Start of Record extracts

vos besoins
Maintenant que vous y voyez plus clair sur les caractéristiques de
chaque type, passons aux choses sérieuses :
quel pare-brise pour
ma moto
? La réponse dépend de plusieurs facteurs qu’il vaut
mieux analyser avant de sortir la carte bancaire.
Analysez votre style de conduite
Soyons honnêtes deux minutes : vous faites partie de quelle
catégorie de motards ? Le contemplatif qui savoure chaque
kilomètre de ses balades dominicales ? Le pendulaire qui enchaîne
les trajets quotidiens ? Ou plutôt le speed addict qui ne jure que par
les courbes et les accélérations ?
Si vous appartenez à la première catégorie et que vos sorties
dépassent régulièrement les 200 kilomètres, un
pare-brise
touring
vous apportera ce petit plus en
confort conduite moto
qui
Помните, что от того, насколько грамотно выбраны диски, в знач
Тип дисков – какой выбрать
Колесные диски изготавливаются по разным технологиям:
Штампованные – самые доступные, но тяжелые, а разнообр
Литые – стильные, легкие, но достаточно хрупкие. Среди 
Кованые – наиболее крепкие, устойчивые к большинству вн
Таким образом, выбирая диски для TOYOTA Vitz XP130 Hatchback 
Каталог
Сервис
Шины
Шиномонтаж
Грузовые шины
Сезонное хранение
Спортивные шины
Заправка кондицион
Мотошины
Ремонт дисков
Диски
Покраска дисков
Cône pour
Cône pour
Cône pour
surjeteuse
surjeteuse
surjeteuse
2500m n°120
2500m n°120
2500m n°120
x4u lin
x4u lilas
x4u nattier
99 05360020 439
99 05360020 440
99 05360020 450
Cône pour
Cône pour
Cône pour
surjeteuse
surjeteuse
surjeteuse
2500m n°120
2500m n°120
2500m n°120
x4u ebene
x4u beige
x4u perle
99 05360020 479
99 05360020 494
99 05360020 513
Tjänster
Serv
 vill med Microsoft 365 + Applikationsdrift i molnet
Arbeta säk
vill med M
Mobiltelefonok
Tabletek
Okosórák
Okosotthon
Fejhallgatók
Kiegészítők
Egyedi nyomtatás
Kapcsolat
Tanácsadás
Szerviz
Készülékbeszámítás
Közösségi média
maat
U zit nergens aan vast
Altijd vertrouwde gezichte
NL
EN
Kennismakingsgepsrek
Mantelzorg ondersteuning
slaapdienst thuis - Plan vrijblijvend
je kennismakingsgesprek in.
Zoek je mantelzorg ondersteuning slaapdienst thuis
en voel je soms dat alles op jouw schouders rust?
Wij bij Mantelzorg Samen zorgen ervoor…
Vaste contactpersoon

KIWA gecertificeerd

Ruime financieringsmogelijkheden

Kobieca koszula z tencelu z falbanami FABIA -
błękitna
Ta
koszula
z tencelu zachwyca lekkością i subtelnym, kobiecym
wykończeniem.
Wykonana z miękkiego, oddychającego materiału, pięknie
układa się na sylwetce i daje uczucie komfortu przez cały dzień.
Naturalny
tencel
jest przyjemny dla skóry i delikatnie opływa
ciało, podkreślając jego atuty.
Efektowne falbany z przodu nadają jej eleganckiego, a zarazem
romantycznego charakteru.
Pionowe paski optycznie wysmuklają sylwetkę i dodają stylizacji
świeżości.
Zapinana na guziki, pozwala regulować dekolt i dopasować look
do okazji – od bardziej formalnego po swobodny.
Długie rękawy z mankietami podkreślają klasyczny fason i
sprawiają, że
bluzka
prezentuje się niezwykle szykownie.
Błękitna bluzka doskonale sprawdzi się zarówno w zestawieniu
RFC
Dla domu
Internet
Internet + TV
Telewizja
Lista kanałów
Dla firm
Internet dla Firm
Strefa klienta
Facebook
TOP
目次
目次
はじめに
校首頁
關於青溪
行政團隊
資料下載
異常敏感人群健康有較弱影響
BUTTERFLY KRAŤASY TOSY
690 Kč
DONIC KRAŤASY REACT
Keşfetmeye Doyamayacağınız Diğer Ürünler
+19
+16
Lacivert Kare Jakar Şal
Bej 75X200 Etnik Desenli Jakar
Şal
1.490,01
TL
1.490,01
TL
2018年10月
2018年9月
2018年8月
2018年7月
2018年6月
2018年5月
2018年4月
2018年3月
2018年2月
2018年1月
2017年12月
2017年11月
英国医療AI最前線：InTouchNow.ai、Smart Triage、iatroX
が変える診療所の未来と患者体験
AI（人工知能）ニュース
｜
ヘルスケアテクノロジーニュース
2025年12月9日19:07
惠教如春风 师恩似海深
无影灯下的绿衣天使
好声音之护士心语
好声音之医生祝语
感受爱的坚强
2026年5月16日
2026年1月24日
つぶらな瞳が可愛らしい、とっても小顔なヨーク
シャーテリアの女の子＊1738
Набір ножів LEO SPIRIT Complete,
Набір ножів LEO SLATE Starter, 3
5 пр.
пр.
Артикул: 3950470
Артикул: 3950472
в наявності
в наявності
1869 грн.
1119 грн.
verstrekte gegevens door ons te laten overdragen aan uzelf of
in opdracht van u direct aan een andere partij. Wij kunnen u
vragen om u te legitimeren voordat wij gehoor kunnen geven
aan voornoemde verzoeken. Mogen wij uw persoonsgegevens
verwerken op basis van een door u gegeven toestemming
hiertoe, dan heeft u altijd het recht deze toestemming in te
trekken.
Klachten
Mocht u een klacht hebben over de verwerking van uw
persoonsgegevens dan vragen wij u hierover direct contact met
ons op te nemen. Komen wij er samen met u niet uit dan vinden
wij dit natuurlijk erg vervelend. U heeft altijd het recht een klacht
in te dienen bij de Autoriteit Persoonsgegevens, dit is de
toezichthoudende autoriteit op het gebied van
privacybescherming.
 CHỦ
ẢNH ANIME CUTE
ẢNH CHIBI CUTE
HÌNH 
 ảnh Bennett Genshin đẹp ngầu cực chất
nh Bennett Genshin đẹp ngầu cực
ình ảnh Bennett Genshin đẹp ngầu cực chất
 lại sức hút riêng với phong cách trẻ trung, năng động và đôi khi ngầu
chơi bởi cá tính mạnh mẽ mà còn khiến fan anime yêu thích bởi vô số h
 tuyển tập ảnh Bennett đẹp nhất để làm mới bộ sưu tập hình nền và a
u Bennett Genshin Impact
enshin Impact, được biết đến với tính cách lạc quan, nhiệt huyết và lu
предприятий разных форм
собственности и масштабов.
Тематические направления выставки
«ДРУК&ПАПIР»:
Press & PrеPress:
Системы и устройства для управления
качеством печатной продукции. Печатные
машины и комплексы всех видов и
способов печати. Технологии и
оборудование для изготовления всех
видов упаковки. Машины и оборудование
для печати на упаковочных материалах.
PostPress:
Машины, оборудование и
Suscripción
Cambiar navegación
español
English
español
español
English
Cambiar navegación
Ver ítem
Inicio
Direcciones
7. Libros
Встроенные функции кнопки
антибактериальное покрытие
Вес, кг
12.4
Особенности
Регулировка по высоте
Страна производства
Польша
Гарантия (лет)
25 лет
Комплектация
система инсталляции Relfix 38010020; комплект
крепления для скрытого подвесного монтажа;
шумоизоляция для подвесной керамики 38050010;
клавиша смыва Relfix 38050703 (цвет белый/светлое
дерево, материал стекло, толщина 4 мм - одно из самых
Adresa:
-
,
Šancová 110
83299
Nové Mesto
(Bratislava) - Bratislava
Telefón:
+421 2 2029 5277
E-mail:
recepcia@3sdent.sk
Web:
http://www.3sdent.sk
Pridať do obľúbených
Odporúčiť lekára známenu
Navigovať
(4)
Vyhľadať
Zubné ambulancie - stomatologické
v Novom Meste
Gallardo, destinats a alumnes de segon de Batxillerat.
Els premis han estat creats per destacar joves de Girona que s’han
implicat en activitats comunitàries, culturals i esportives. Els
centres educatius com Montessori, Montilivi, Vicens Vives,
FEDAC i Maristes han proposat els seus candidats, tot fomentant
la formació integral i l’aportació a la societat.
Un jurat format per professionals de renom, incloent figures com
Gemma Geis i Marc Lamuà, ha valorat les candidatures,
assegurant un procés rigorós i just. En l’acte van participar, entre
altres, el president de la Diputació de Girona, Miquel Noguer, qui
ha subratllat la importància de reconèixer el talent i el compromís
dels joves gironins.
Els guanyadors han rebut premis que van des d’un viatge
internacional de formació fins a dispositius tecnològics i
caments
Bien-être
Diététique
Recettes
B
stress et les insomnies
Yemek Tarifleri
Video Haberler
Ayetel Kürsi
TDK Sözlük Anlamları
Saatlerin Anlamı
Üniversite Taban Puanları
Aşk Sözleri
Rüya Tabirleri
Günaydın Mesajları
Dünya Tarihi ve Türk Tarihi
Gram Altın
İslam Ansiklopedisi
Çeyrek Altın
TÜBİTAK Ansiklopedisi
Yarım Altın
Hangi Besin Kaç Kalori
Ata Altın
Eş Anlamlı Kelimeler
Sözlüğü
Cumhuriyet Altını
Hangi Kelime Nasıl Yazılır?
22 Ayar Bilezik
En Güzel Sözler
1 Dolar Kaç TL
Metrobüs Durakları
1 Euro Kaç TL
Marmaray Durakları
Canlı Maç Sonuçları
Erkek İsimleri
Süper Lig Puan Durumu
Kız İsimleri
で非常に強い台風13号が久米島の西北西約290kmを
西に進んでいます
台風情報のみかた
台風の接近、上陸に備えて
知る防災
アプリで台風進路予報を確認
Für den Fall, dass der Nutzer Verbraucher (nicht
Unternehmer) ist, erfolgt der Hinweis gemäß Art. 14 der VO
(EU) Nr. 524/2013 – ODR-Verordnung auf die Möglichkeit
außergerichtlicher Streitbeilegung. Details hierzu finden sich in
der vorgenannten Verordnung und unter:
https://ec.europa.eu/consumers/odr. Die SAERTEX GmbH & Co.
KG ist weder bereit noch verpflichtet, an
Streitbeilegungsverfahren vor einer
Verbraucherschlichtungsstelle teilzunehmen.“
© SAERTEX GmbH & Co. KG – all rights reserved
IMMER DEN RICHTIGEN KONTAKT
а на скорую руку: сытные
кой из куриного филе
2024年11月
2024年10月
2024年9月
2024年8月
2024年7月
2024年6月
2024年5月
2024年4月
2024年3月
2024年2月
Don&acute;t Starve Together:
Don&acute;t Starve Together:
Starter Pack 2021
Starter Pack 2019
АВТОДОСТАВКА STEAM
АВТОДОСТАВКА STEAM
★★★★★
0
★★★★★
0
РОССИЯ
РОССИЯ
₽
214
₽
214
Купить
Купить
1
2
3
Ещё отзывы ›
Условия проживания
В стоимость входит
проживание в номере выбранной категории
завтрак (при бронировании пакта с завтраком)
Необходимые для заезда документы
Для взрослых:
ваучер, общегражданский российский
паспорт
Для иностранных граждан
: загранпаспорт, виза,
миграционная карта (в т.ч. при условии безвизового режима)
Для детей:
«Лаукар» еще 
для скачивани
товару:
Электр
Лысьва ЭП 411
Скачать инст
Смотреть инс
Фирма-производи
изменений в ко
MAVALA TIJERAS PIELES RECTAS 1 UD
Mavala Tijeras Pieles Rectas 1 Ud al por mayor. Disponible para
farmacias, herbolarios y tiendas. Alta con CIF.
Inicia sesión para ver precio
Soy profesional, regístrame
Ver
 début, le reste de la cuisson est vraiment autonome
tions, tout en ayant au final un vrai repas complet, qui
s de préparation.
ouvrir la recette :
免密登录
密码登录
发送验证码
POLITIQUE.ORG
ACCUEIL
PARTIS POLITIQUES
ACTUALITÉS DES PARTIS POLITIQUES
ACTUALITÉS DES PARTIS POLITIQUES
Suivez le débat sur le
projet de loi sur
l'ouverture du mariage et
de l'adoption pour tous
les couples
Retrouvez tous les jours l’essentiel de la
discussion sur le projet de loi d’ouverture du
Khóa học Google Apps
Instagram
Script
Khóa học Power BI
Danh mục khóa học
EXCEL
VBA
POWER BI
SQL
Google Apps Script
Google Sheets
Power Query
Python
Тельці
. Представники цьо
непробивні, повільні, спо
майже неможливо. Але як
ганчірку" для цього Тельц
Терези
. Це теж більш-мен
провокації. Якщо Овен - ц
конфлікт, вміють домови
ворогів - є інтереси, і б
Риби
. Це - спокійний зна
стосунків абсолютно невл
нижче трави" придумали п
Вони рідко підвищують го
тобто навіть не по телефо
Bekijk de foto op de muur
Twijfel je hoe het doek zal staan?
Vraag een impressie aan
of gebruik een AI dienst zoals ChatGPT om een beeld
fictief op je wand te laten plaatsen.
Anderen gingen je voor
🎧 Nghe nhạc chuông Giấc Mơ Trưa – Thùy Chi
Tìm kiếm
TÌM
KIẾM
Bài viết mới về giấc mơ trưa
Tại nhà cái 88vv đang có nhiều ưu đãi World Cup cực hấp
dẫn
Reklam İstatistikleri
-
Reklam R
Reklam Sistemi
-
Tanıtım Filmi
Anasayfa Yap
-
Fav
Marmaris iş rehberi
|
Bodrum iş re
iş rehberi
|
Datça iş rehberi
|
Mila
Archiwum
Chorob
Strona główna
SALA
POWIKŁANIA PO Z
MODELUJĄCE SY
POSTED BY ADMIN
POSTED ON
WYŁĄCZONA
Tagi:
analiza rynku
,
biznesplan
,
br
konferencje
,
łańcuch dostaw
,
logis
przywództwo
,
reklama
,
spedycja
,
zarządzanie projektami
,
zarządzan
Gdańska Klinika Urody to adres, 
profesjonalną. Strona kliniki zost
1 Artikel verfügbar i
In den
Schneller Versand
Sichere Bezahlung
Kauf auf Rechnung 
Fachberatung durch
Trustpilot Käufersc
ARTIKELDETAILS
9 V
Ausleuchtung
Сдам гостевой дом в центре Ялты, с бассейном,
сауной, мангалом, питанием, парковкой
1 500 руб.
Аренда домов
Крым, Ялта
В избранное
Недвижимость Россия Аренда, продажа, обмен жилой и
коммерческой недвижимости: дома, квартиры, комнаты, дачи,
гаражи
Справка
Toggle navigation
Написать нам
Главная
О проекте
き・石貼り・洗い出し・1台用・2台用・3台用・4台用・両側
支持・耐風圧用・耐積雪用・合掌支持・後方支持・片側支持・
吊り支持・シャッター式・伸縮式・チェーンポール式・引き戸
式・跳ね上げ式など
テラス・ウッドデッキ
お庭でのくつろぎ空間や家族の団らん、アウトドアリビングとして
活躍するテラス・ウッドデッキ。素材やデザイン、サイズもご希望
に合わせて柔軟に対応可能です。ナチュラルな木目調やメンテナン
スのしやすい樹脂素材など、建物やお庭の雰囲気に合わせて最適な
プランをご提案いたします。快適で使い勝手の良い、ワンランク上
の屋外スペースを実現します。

End of Record extracts

## [Task statement]
Output, from the data above, the lines from the line with "außergerichtlicher Streitbeilegung. Details" to the line with "Starter Pack 2021" exactly as they stand, both ends included and nothing else.

## [Task result]
außergerichtlicher Streitbeilegung. Details hierzu finden sich in
der vorgenannten Verordnung und unter:
https://ec.europa.eu/consumers/odr. Die SAERTEX GmbH & Co.
KG ist weder bereit noch verpflichtet, an
Streitbeilegungsverfahren vor einer
Verbraucherschlichtungsstelle teilzunehmen.“
© SAERTEX GmbH & Co. KG – all rights reserved
IMMER DEN RICHTIGEN KONTAKT
а на скорую руку: сытные
кой из куриного филе
2024年11月
2024年10月
2024年9月
2024年8月
2024年7月
2024年6月
2024年5月
2024年4月
2024年3月
2024年2月
Don&acute;t Starve Together:
Don&acute;t Starve Together:
Starter Pack 2021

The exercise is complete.